We think these findings are thought provoking since medical oncologists are trying to find out how patient-reported outcomes can supplement routine clinical care.7,8 Knowing a patient’s baseline QOL and at 3 months into chemohormonal treatment could help inform whether it makes sense for patients to continue with treatment or rather may not benefit from intensification. Since the field moves faster than we can study it, future trials should prospectively evaluate whether these findings can be replicated in the triplet era of mHSPC, where chemohormonal treatment is currently being used.

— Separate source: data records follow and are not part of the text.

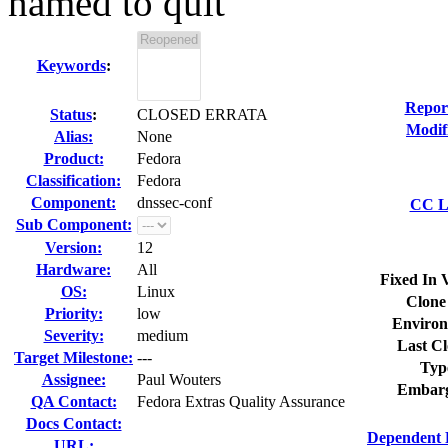
named to quit
Keywords
:
Repor
Status
:
CLOSED ERRATA
Modif
Alias:
None
Product:
Fedora
Classification:
Fedora
Component:
dnssec-conf
CC Li
Sub Component:
Version:
12
Hardware:
All
Fixed In 
OS:
Linux
Clone
Priority:
low
Environ
Severity:
medium
Last Cl
Target Milestone:
---
Typ
Assignee:
Paul Wouters
Embarg
QA Contact:
Fedora Extras Quality Assurance
Docs Contact:
Dependent 
URL:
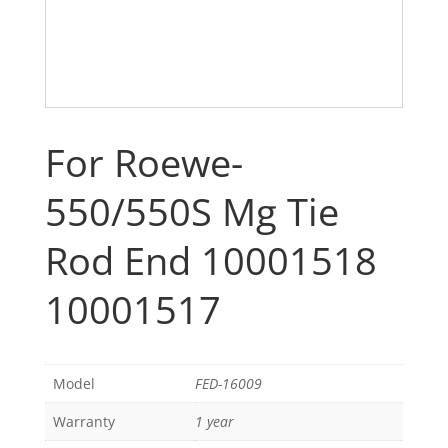
For Roewe-
550/550S Mg Tie
Rod End 10001518
10001517
Model
FED-16009
Warranty
1 year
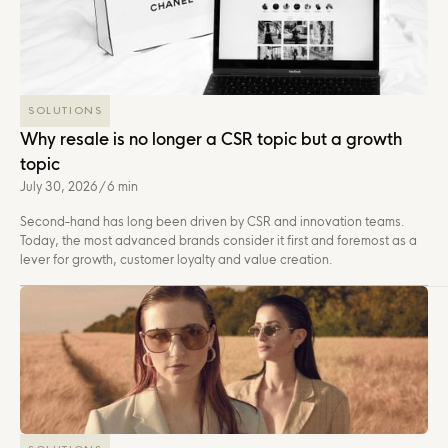
SOLUTIONS
Why resale is no longer a CSR topic but a growth
topic
July 30, 2026
/
6 min
Second-hand has long been driven by CSR and innovation teams.
Today, the most advanced brands consider it first and foremost as a
lever for growth, customer loyalty and value creation.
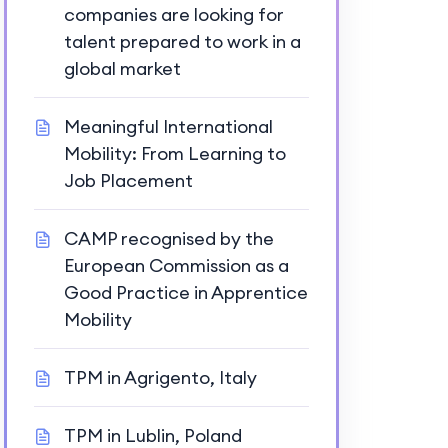
companies are looking for
talent prepared to work in a
global market
Meaningful International
Mobility: From Learning to
Job Placement
CAMP recognised by the
European Commission as a
Good Practice in Apprentice
Mobility
TPM in Agrigento, Italy
TPM in Lublin, Poland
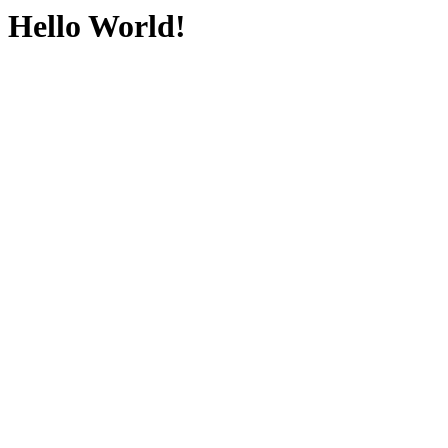
Hello World!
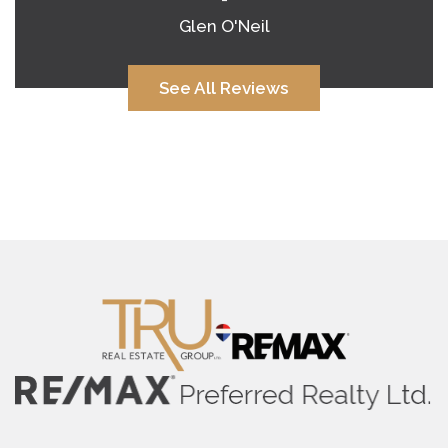
Glen O'Neil
See All Reviews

- Sweeney CJ, Chen YH, Carducci M, et al. Chemohormonal therapy in metastatic hormone-sensitive prostate cancer. N Engl J Med. 2015;373(8):737-746.
- Kyriakopoulos CE, Chen YH, Carducci MA, et al. Chemohormonal therapy in metastatic hormone-sensitive prostate cancer: long-term survival analysis of the randomized phase III E3805 CHAARTED trial. J Clin Oncol. 2018;36(11):1080-1087.

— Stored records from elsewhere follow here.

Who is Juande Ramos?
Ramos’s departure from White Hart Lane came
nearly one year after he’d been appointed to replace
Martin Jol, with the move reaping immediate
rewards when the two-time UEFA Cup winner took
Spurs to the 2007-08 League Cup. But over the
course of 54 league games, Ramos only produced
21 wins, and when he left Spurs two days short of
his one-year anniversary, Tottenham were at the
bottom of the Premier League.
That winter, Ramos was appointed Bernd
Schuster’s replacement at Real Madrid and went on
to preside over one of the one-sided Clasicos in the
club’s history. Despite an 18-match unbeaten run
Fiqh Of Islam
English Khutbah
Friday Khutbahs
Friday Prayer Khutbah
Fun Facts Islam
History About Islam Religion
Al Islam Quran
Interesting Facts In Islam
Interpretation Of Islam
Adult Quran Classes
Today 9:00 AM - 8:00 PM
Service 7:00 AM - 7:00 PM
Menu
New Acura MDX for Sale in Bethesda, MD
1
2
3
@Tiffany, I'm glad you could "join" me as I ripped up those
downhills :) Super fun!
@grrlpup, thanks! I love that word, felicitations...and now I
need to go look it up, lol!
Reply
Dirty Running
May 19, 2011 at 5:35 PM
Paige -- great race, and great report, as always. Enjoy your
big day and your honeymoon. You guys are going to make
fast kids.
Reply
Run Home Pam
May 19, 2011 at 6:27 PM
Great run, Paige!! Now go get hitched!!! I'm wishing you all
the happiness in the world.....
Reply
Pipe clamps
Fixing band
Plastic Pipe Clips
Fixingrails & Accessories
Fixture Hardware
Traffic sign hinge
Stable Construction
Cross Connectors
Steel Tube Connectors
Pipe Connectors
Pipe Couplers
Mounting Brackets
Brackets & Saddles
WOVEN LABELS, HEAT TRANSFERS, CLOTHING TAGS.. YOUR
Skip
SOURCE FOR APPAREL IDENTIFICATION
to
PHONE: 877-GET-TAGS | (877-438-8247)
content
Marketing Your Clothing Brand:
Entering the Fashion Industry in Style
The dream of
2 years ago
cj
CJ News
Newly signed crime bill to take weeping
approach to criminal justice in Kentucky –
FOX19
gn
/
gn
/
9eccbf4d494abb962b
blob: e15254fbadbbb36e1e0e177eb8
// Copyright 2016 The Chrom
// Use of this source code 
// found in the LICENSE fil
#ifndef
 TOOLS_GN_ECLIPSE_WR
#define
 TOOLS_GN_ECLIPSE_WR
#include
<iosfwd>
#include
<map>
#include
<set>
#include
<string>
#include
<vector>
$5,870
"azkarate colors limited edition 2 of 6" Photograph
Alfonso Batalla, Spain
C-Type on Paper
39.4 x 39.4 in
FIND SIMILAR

- Morgans AK, Chen YH, Sweeney CJ, et al. Quality of life during treatment with chemohormonal therapy: analysis of E3805 chemohormonal androgen ablation randomized trial in prostate cancer. J Clin Oncol. 2018;36(11):1088-1095.
- Achard V, Putora PM, Omlin A, Zilli T, Fischer S. Metastatic prostate cancer: treatment options. Oncology. 2022;100(1):48-59.
- Menges D, Yebyo HG, Sivec-Muniz S, et al. Treatments for metastatic hormone-sensitive prostate cancer: systematic review, network meta-analysis, and benefit-harm assessment. Eur Urol Oncol. 2022;5(6):605-616.
- Sentana Lledo D, Chu X, Jarrard DF, et al. Patient reported quality of life (QOL) and survival outcomes: analysis of ECOG-ACRIN E3805 chemohormonal androgen ablation randomized trial (CHAARTED) in prostate cancer (PCa). J Clin Oncol. 2023;41(16 Suppl):5014.
- Basch E, Schrag D, Henson S, et al. Effect of electronic symptom monitoring on patient-reported outcomes among patients with metastatic cancer: a randomized clinical trial. JAMA. 2022;327(24):2413-2422.
- Rocque GB, Dent DN, Ingram SA, et al. Adaptation of remote symptom monitoring using electronic patient-reported outcomes for implementation in real-world settings. JCO Oncol Pract. 2022;18(12):e1943-e1952.